WHAT YOU NEED TO DO
If an entry holds a picture, leave the picture out and output everything else exactly.

RECORD EXTRACTS
━━━━━━
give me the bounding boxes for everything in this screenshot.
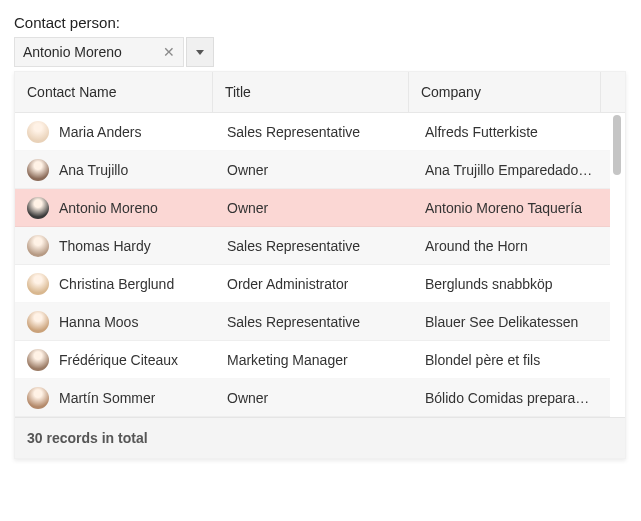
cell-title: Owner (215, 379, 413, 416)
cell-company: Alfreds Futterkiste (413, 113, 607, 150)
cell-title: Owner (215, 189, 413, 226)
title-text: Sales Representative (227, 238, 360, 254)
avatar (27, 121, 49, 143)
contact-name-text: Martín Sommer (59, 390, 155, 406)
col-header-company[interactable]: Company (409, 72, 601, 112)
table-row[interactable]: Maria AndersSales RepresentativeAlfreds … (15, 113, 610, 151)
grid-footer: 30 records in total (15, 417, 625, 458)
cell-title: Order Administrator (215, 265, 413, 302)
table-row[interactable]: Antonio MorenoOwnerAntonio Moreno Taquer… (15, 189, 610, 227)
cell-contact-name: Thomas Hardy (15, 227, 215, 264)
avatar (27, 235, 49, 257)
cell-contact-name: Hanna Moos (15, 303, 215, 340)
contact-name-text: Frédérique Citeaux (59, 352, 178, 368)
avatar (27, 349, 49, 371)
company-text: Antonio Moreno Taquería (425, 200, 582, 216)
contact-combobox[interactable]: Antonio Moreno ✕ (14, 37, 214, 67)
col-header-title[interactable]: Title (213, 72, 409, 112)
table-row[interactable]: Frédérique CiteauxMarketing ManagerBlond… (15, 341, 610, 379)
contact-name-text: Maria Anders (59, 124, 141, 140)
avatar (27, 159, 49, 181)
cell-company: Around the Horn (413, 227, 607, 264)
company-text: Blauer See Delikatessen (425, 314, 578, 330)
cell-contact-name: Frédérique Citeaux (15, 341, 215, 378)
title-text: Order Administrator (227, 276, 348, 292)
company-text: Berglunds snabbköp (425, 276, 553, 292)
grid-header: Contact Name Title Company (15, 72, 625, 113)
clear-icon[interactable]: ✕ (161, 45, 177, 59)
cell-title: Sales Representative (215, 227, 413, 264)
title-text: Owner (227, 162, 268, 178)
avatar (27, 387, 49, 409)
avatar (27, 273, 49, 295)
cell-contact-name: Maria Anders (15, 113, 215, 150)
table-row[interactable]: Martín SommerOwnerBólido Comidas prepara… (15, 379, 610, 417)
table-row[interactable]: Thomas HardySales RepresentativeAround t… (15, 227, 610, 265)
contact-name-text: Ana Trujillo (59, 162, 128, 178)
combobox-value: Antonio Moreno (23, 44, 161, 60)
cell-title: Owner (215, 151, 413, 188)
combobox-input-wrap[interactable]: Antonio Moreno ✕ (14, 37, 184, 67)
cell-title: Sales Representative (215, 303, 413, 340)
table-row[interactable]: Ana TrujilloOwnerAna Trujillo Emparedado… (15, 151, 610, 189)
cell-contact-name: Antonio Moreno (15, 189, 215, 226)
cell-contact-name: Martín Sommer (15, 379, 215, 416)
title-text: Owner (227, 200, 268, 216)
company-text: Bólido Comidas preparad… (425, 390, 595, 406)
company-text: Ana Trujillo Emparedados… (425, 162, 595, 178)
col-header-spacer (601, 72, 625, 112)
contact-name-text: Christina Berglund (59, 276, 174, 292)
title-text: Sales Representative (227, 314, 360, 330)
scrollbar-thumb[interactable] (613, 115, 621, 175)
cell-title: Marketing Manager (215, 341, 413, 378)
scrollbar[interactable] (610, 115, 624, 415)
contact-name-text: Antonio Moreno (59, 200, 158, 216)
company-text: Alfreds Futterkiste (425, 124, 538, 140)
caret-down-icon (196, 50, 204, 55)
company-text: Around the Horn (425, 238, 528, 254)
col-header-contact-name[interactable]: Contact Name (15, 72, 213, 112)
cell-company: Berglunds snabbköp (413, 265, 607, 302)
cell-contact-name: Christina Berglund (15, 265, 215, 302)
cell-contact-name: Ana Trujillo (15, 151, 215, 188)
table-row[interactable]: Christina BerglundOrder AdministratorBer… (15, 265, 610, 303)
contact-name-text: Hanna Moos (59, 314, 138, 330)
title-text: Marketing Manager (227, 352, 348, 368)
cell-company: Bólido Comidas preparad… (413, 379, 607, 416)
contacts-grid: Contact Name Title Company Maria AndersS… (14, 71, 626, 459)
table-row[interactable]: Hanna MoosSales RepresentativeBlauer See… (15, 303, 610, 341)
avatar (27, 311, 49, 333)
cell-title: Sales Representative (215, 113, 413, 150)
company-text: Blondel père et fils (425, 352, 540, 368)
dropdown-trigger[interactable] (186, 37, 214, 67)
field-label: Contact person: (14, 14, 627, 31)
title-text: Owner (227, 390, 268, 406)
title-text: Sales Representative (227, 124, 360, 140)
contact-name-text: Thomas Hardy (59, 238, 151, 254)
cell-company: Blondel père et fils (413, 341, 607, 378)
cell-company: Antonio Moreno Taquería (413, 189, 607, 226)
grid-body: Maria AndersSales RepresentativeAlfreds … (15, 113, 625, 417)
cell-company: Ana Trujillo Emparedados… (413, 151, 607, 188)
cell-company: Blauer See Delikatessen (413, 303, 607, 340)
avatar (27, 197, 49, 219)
━━━━━━
FINISHED EXERCISE
give me the bounding boxes for everything in this screenshot.
cell-title: Owner (215, 379, 413, 416)
cell-company: Alfreds Futterkiste (413, 113, 607, 150)
cell-title: Owner (215, 189, 413, 226)
title-text: Sales Representative (227, 238, 360, 254)
avatar (27, 121, 49, 143)
contact-name-text: Martín Sommer (59, 390, 155, 406)
col-header-company[interactable]: Company (409, 72, 601, 112)
table-row[interactable]: Maria AndersSales RepresentativeAlfreds … (15, 113, 610, 151)
grid-footer: 30 records in total (15, 417, 625, 458)
cell-title: Order Administrator (215, 265, 413, 302)
table-row[interactable]: Antonio MorenoOwnerAntonio Moreno Taquer… (15, 189, 610, 227)
cell-contact-name: Thomas Hardy (15, 227, 215, 264)
avatar (27, 235, 49, 257)
cell-contact-name: Hanna Moos (15, 303, 215, 340)
contact-name-text: Frédérique Citeaux (59, 352, 178, 368)
avatar (27, 349, 49, 371)
company-text: Antonio Moreno Taquería (425, 200, 582, 216)
contact-combobox[interactable]: Antonio Moreno ✕ (14, 37, 214, 67)
col-header-title[interactable]: Title (213, 72, 409, 112)
table-row[interactable]: Frédérique CiteauxMarketing ManagerBlond… (15, 341, 610, 379)
contact-name-text: Maria Anders (59, 124, 141, 140)
avatar (27, 159, 49, 181)
cell-company: Around the Horn (413, 227, 607, 264)
company-text: Blauer See Delikatessen (425, 314, 578, 330)
cell-contact-name: Frédérique Citeaux (15, 341, 215, 378)
title-text: Order Administrator (227, 276, 348, 292)
company-text: Berglunds snabbköp (425, 276, 553, 292)
grid-header: Contact Name Title Company (15, 72, 625, 113)
clear-icon[interactable]: ✕ (161, 45, 177, 59)
cell-title: Sales Representative (215, 227, 413, 264)
title-text: Owner (227, 162, 268, 178)
avatar (27, 387, 49, 409)
avatar (27, 273, 49, 295)
cell-contact-name: Maria Anders (15, 113, 215, 150)
table-row[interactable]: Martín SommerOwnerBólido Comidas prepara… (15, 379, 610, 417)
table-row[interactable]: Thomas HardySales RepresentativeAround t… (15, 227, 610, 265)
contact-name-text: Ana Trujillo (59, 162, 128, 178)
combobox-value: Antonio Moreno (23, 44, 161, 60)
cell-title: Owner (215, 151, 413, 188)
combobox-input-wrap[interactable]: Antonio Moreno ✕ (14, 37, 184, 67)
cell-title: Sales Representative (215, 303, 413, 340)
table-row[interactable]: Ana TrujilloOwnerAna Trujillo Emparedado… (15, 151, 610, 189)
cell-contact-name: Antonio Moreno (15, 189, 215, 226)
cell-contact-name: Martín Sommer (15, 379, 215, 416)
title-text: Owner (227, 200, 268, 216)
company-text: Bólido Comidas preparad… (425, 390, 595, 406)
company-text: Ana Trujillo Emparedados… (425, 162, 595, 178)
col-header-spacer (601, 72, 625, 112)
contact-name-text: Christina Berglund (59, 276, 174, 292)
title-text: Sales Representative (227, 314, 360, 330)
scrollbar-thumb[interactable] (613, 115, 621, 175)
cell-title: Marketing Manager (215, 341, 413, 378)
scrollbar[interactable] (610, 115, 624, 415)
contact-name-text: Antonio Moreno (59, 200, 158, 216)
company-text: Alfreds Futterkiste (425, 124, 538, 140)
caret-down-icon (196, 50, 204, 55)
company-text: Around the Horn (425, 238, 528, 254)
col-header-contact-name[interactable]: Contact Name (15, 72, 213, 112)
cell-company: Berglunds snabbköp (413, 265, 607, 302)
cell-contact-name: Christina Berglund (15, 265, 215, 302)
cell-contact-name: Ana Trujillo (15, 151, 215, 188)
table-row[interactable]: Christina BerglundOrder AdministratorBer… (15, 265, 610, 303)
contact-name-text: Hanna Moos (59, 314, 138, 330)
title-text: Marketing Manager (227, 352, 348, 368)
cell-company: Bólido Comidas preparad… (413, 379, 607, 416)
contacts-grid: Contact Name Title Company Maria AndersS… (14, 71, 626, 459)
table-row[interactable]: Hanna MoosSales RepresentativeBlauer See… (15, 303, 610, 341)
avatar (27, 311, 49, 333)
cell-title: Sales Representative (215, 113, 413, 150)
company-text: Blondel père et fils (425, 352, 540, 368)
dropdown-trigger[interactable] (186, 37, 214, 67)
field-label: Contact person: (14, 14, 627, 31)
title-text: Owner (227, 390, 268, 406)
title-text: Sales Representative (227, 124, 360, 140)
contact-name-text: Thomas Hardy (59, 238, 151, 254)
cell-company: Blondel père et fils (413, 341, 607, 378)
cell-company: Antonio Moreno Taquería (413, 189, 607, 226)
grid-body: Maria AndersSales RepresentativeAlfreds … (15, 113, 625, 417)
cell-company: Ana Trujillo Emparedados… (413, 151, 607, 188)
cell-company: Blauer See Delikatessen (413, 303, 607, 340)
avatar (27, 197, 49, 219)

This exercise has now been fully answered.